CoreLogic reports that December saw yet another acceleration in home price increases. The company's Home Price Index (HPI) rose 9.2 percent on an annual basis. The increase in November was 8.2 percent. The month-over-month change, 1.1 percent, was also greater than the increase from October to November, 1.0 percent.
CoreLogic says the December data means the housing market closed out the year with the highest annual price gain since February 2014, far exceeding expectations. Other than a "blip" in April reflecting the initial shock of the pandemic, home-purchase demand surged as record-low mortgage rates persuaded first-time homebuyers to enter the market. COVID-19, however, did serve to damp down the supply of homes. Inventories dropped, on average, 24 percent below 2019 levels as homeowners delayed selling.
The combination of these factors led to significant price growth during the year. The monthly year-over-year gains from 2019 averaged 5.7 percent compared to 3.8 percent in 2019. The company added that the severe shortage of for-sale homes, may foster rising affordability concerns and result in some prospective buyers being priced out of the market in 2021.
Frank Martell, the company's president and CEO said, "At the start of the pandemic, many braced for a Great Recession-era collapse of the housing market. However, market conditions leading into the crisis - namely low home supply, desire for more space and millennial demand - amplified the rapid acceleration of home prices."

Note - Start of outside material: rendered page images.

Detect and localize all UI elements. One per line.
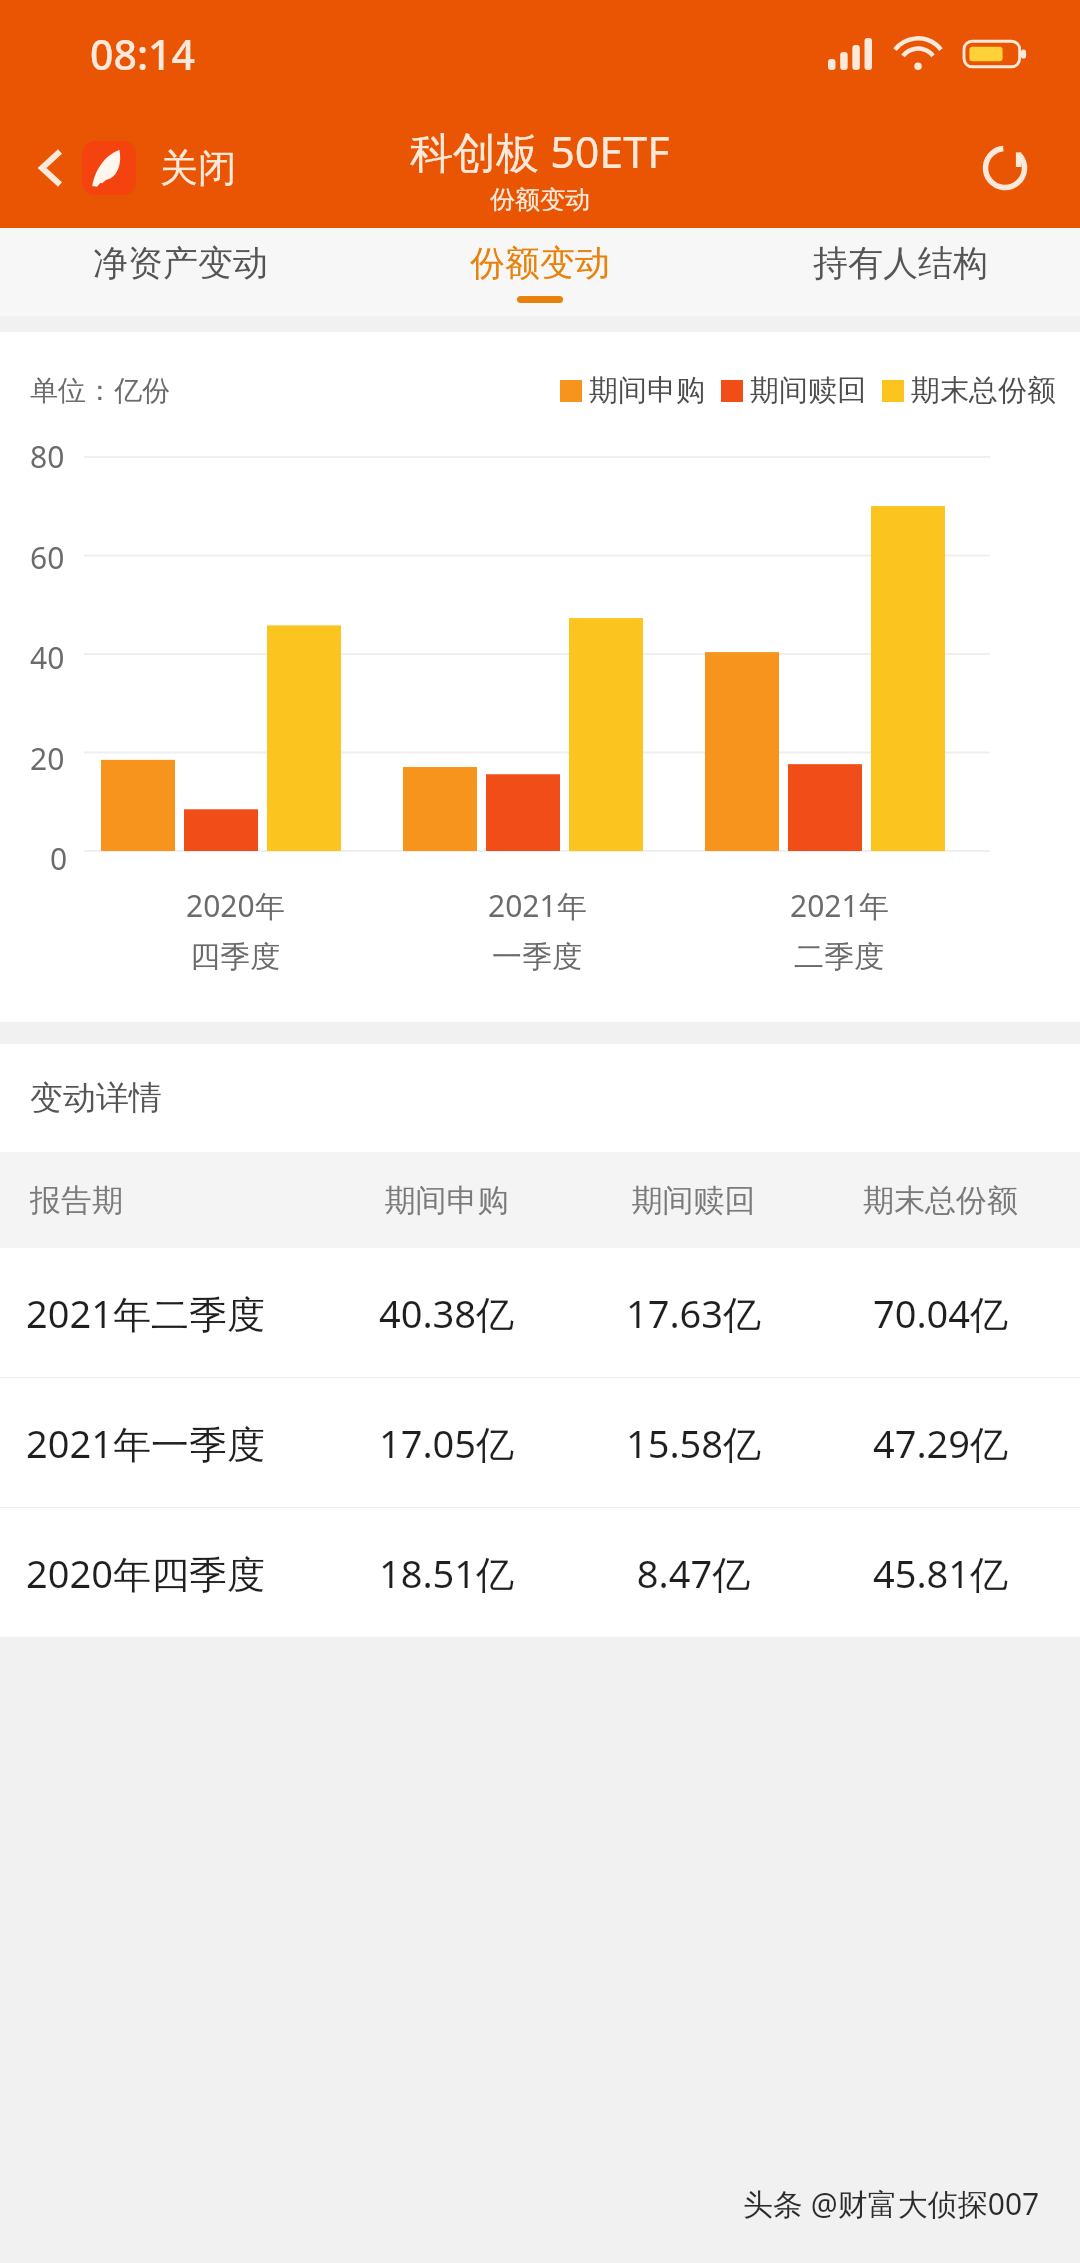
staticText: 45.81亿 <box>817 1547 1064 1599</box>
button[interactable]: 份额变动 <box>360 228 720 316</box>
staticText: 47.29亿 <box>817 1417 1064 1469</box>
staticText: 2021年 <box>790 885 889 926</box>
staticText: 单位：亿份 <box>30 373 170 408</box>
staticText: 一季度 <box>492 938 582 976</box>
staticText: 科创板 50ETF <box>410 122 670 181</box>
staticText: 40 <box>30 637 65 678</box>
button[interactable]: 持有人结构 <box>720 228 1080 316</box>
button[interactable]: Back <box>30 133 242 203</box>
staticText: 份额变动 <box>470 241 610 285</box>
staticText: 2021年二季度 <box>26 1287 323 1339</box>
staticText: 头条 @财富大侦探007 <box>743 2183 1040 2224</box>
staticText: 2021年 <box>488 885 587 926</box>
staticText: 期间赎回 <box>570 1181 817 1220</box>
staticText: 17.63亿 <box>570 1287 817 1339</box>
button[interactable]: 2020年四季度 <box>0 1508 1080 1637</box>
staticText: 2020年 <box>186 885 285 926</box>
staticText: 2021年一季度 <box>26 1417 323 1469</box>
staticText: 60 <box>30 537 65 578</box>
staticText: 80 <box>30 436 65 477</box>
staticText: 期末总份额 <box>817 1181 1064 1220</box>
button[interactable]: 2021年一季度 <box>0 1378 1080 1507</box>
staticText: 期间赎回 <box>750 372 866 409</box>
staticText: 变动详情 <box>30 1077 162 1119</box>
button[interactable]: Refresh <box>974 137 1036 199</box>
staticText: 20 <box>30 738 65 779</box>
staticText: 报告期 <box>30 1181 323 1220</box>
button[interactable]: 2021年二季度 <box>0 1248 1080 1377</box>
staticText: 8.47亿 <box>570 1547 817 1599</box>
staticText: 08:14 <box>90 26 195 82</box>
staticText: 期间申购 <box>323 1181 570 1220</box>
staticText: 期间申购 <box>589 372 705 409</box>
staticText: 0 <box>50 838 68 879</box>
button[interactable]: 净资产变动 <box>0 228 360 316</box>
staticText: 净资产变动 <box>93 241 268 285</box>
staticText: 15.58亿 <box>570 1417 817 1469</box>
staticText: 份额变动 <box>490 184 590 215</box>
staticText: 17.05亿 <box>323 1417 570 1469</box>
staticText: 期末总份额 <box>911 372 1056 409</box>
staticText: 二季度 <box>794 938 884 976</box>
staticText: 2020年四季度 <box>26 1547 323 1599</box>
staticText: 关闭 <box>160 144 236 192</box>
staticText: 70.04亿 <box>817 1287 1064 1339</box>
other: Back <box>36 145 66 191</box>
staticText: 四季度 <box>190 938 280 976</box>
staticText: 18.51亿 <box>323 1547 570 1599</box>
staticText: 持有人结构 <box>813 241 988 285</box>
staticText: 40.38亿 <box>323 1287 570 1339</box>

None of the states suffered price declines in December. The highest annual increases were in Idaho (19.1 percent), Indiana (16.1 percent), and Maine (15.2 percent). All top 10 metros saw home prices surpassing 2019 levels.
CoreLogic is forecasting that its HPI will increase on a month-over-month basis by 0.2 percent from December 2020 to January 2021. The annual increase for the 12 months that will end December 2021 is projected at 2.9 percent.
CoreLogic's chief economists Frank Nothaft said, "Two record lows are fueling home price gains: for-sale inventory and mortgage rates. Prospective sellers with flexible timetables have opted to delay listing their home until the pandemic fades or they are vaccinated. We can expect more inventory to come available in the second half of the year, leading to slowing in price growth toward year-end."